Each entry, from beginning to end, is to be transcribed verbatim.

*** Provided data ***

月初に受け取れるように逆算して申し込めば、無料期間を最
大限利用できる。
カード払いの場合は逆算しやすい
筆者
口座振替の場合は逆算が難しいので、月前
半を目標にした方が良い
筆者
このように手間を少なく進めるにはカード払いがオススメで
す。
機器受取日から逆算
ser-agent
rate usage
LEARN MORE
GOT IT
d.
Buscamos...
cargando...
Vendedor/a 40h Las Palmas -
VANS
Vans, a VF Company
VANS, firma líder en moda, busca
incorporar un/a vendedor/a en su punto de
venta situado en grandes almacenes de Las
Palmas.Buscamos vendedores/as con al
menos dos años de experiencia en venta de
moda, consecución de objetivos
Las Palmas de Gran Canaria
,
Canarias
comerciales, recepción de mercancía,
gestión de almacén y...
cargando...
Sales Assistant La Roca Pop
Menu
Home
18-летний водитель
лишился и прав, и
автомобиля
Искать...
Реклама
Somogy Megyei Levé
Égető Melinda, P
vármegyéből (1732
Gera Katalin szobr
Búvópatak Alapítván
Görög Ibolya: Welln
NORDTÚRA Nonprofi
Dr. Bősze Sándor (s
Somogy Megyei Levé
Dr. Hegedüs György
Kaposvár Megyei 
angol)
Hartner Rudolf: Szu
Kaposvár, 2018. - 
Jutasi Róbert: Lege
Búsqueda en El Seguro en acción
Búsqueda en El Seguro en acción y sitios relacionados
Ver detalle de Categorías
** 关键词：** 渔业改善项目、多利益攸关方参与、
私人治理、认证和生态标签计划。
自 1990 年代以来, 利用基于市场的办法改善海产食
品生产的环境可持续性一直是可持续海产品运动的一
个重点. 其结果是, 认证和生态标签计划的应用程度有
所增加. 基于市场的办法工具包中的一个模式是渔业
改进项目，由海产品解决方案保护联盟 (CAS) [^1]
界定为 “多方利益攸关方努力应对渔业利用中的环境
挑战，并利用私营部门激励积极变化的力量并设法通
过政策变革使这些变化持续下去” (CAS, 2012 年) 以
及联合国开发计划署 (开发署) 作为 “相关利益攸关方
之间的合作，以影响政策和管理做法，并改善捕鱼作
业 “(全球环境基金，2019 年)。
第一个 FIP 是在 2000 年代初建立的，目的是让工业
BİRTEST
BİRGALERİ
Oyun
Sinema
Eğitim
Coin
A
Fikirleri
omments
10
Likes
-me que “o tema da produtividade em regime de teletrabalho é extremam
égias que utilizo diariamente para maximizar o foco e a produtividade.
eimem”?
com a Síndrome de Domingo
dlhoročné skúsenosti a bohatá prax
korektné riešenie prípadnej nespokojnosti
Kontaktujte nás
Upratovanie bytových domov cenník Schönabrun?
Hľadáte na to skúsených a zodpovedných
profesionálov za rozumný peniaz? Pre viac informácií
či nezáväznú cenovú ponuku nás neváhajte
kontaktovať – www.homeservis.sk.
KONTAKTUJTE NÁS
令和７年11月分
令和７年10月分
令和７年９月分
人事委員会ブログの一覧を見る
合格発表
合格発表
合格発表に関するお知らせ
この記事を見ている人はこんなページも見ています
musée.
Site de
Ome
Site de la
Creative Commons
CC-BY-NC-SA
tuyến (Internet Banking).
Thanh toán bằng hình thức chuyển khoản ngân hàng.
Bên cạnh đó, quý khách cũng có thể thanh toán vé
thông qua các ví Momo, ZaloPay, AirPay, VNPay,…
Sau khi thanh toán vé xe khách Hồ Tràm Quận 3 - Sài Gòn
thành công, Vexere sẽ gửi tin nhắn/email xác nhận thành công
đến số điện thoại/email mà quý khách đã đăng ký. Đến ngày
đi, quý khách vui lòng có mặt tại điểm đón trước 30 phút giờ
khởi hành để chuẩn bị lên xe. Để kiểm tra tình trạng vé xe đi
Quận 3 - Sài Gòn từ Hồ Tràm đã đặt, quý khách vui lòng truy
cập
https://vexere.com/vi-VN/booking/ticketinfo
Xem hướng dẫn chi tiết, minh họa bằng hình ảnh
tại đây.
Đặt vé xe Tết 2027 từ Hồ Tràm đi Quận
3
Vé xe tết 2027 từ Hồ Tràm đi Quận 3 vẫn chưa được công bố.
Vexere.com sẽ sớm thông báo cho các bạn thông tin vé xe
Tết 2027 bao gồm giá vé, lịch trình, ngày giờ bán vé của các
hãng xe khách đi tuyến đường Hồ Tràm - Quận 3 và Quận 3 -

*** End of Provided data ***

> Written answer:
月初に受け取れるように逆算して申し込めば、無料期間を最
大限利用できる。
カード払いの場合は逆算しやすい
筆者
口座振替の場合は逆算が難しいので、月前
半を目標にした方が良い
筆者
このように手間を少なく進めるにはカード払いがオススメで
す。
機器受取日から逆算
ser-agent
rate usage
LEARN MORE
GOT IT
d.
Buscamos...
cargando...
Vendedor/a 40h Las Palmas -
VANS
Vans, a VF Company
VANS, firma líder en moda, busca
incorporar un/a vendedor/a en su punto de
venta situado en grandes almacenes de Las
Palmas.Buscamos vendedores/as con al
menos dos años de experiencia en venta de
moda, consecución de objetivos
Las Palmas de Gran Canaria
,
Canarias
comerciales, recepción de mercancía,
gestión de almacén y...
cargando...
Sales Assistant La Roca Pop
Menu
Home
18-летний водитель
лишился и прав, и
автомобиля
Искать...
Реклама
Somogy Megyei Levé
Égető Melinda, P
vármegyéből (1732
Gera Katalin szobr
Búvópatak Alapítván
Görög Ibolya: Welln
NORDTÚRA Nonprofi
Dr. Bősze Sándor (s
Somogy Megyei Levé
Dr. Hegedüs György
Kaposvár Megyei 
angol)
Hartner Rudolf: Szu
Kaposvár, 2018. - 
Jutasi Róbert: Lege
Búsqueda en El Seguro en acción
Búsqueda en El Seguro en acción y sitios relacionados
Ver detalle de Categorías
** 关键词：** 渔业改善项目、多利益攸关方参与、
私人治理、认证和生态标签计划。
自 1990 年代以来, 利用基于市场的办法改善海产食
品生产的环境可持续性一直是可持续海产品运动的一
个重点. 其结果是, 认证和生态标签计划的应用程度有
所增加. 基于市场的办法工具包中的一个模式是渔业
改进项目，由海产品解决方案保护联盟 (CAS) [^1]
界定为 “多方利益攸关方努力应对渔业利用中的环境
挑战，并利用私营部门激励积极变化的力量并设法通
过政策变革使这些变化持续下去” (CAS, 2012 年) 以
及联合国开发计划署 (开发署) 作为 “相关利益攸关方
之间的合作，以影响政策和管理做法，并改善捕鱼作
业 “(全球环境基金，2019 年)。
第一个 FIP 是在 2000 年代初建立的，目的是让工业
BİRTEST
BİRGALERİ
Oyun
Sinema
Eğitim
Coin
A
Fikirleri
omments
10
Likes
-me que “o tema da produtividade em regime de teletrabalho é extremam
égias que utilizo diariamente para maximizar o foco e a produtividade.
eimem”?
com a Síndrome de Domingo
dlhoročné skúsenosti a bohatá prax
korektné riešenie prípadnej nespokojnosti
Kontaktujte nás
Upratovanie bytových domov cenník Schönabrun?
Hľadáte na to skúsených a zodpovedných
profesionálov za rozumný peniaz? Pre viac informácií
či nezáväznú cenovú ponuku nás neváhajte
kontaktovať – www.homeservis.sk.
KONTAKTUJTE NÁS
令和７年11月分
令和７年10月分
令和７年９月分
人事委員会ブログの一覧を見る
合格発表
合格発表
合格発表に関するお知らせ
この記事を見ている人はこんなページも見ています
musée.
Site de
Ome
Site de la
Creative Commons
CC-BY-NC-SA
tuyến (Internet Banking).
Thanh toán bằng hình thức chuyển khoản ngân hàng.
Bên cạnh đó, quý khách cũng có thể thanh toán vé
thông qua các ví Momo, ZaloPay, AirPay, VNPay,…
Sau khi thanh toán vé xe khách Hồ Tràm Quận 3 - Sài Gòn
thành công, Vexere sẽ gửi tin nhắn/email xác nhận thành công
đến số điện thoại/email mà quý khách đã đăng ký. Đến ngày
đi, quý khách vui lòng có mặt tại điểm đón trước 30 phút giờ
khởi hành để chuẩn bị lên xe. Để kiểm tra tình trạng vé xe đi
Quận 3 - Sài Gòn từ Hồ Tràm đã đặt, quý khách vui lòng truy
cập
https://vexere.com/vi-VN/booking/ticketinfo
Xem hướng dẫn chi tiết, minh họa bằng hình ảnh
tại đây.
Đặt vé xe Tết 2027 từ Hồ Tràm đi Quận
3
Vé xe tết 2027 từ Hồ Tràm đi Quận 3 vẫn chưa được công bố.
Vexere.com sẽ sớm thông báo cho các bạn thông tin vé xe
Tết 2027 bao gồm giá vé, lịch trình, ngày giờ bán vé của các
hãng xe khách đi tuyến đường Hồ Tràm - Quận 3 và Quận 3 -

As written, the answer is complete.